MultiStream supports a JSON file containing time series organized in a hierarchy structure. We provide a script that helps you generate this file. Follow the instructions below to create a compatible dataset and load it into MultiStream.
Preparing your data
To start, you need two input files:
-
CSV File: Time Series Data
This file must contain the following structure: (example)
-
First column: it must be named date and formatted using ISO-8601, either as YYYY-MM-DD or YYYY-MM-DD HH:mm:ssZ
-
The Z suffix is required if using UTC
-
Suported time granularities: minutes, hours, days, weeks, months and years
-
Examples: 2000-01-01 or 2016-05-28 19:50:00
-
Other columns: time series category names. These must be strings identifying each individual time series
-
JSON File: Hierarchical Structure
This file should define the hierarchy of your categories (example)

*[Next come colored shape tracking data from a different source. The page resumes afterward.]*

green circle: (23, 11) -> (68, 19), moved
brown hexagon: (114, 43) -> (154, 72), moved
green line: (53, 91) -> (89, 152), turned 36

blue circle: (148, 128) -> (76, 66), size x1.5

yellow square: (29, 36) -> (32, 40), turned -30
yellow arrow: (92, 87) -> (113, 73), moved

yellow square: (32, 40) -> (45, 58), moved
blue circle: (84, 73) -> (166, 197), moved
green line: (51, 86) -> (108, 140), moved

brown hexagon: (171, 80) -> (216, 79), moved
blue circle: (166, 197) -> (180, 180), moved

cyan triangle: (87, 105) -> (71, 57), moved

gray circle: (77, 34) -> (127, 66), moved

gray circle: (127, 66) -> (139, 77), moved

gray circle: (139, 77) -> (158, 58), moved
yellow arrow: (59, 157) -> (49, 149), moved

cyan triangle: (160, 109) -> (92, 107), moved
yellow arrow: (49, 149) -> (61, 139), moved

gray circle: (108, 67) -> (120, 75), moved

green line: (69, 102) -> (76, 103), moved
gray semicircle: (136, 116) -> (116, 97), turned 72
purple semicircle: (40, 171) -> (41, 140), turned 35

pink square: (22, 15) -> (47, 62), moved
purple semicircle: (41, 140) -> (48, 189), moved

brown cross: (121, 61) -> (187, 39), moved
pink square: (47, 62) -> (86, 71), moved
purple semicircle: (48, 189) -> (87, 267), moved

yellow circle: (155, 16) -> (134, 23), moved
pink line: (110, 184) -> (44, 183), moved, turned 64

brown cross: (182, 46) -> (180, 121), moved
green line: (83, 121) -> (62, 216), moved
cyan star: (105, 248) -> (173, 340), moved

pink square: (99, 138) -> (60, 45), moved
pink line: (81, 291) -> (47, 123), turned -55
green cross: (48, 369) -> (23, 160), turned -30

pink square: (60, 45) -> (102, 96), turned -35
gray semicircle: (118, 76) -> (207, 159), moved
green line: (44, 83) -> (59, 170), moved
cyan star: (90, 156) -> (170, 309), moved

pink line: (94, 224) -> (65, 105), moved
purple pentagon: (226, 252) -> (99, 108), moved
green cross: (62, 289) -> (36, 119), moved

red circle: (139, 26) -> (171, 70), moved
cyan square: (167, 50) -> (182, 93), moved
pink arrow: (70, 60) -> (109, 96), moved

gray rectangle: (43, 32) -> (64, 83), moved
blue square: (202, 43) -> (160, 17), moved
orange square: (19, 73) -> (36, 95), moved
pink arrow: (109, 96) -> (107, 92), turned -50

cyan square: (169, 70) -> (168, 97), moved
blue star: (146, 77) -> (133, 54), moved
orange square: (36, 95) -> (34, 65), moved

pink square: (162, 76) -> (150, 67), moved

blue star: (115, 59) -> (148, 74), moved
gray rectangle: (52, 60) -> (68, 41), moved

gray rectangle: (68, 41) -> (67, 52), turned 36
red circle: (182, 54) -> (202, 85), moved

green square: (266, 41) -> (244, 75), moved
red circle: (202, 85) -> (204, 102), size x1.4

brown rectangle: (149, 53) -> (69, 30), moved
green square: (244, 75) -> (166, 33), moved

Generating a supported file
We provide a preprocessing script that transforms your CSV and JSON file into a format that MultiStream can load.
Prerequisites
- Node.js version 14 or later
- Download the required script and dependencies: generate_supported_file.zip
- Open your terminal (Linux/macOS) or command prompt (Windows), navigate to the downloaded folder, and run: npm i
Run the script
Use the command line to execute
preprocessing.js with the following arguments:
Argument |
Description |
--raw (required) |
Path to the CSV file with the raw time series data |
--hierarchy (required) |
Path to the JSON file containing the hierarchy |
--output (required) |
Path to save the output JSON file |
--granularity (required) |
Time unit used in the series Allowed values: minutes , hours , days , weeks , months , years |
--step (required) |
Step size between time points (usually 1) |
--datatype (optional) |
Description of the time series data (e.g., "number of bands") |
You can run the script using this command:
node preprocessing.js --raw=input/data.csv --hierarchy=input/hierarchy.json --output=output.json --granularity=years --step=1 --datatype="number of bands"
This will generate a file named output.json, which can be loaded by MultiStream.
Loading the file in MultiStream
Go to the
MultiStream web application and upload the generated file (e.g.,
output.json).
Tips & requirements
CSV File: Time Series Data
- Use clear, unique, and non-empty column names.
- The first column must be named
date
and follow the ISO-8601 format (e.g., YYYY-MM-DD
or YYYY-MM-DD HH:mm:ssZ
).
- Avoid missing or null values in any column.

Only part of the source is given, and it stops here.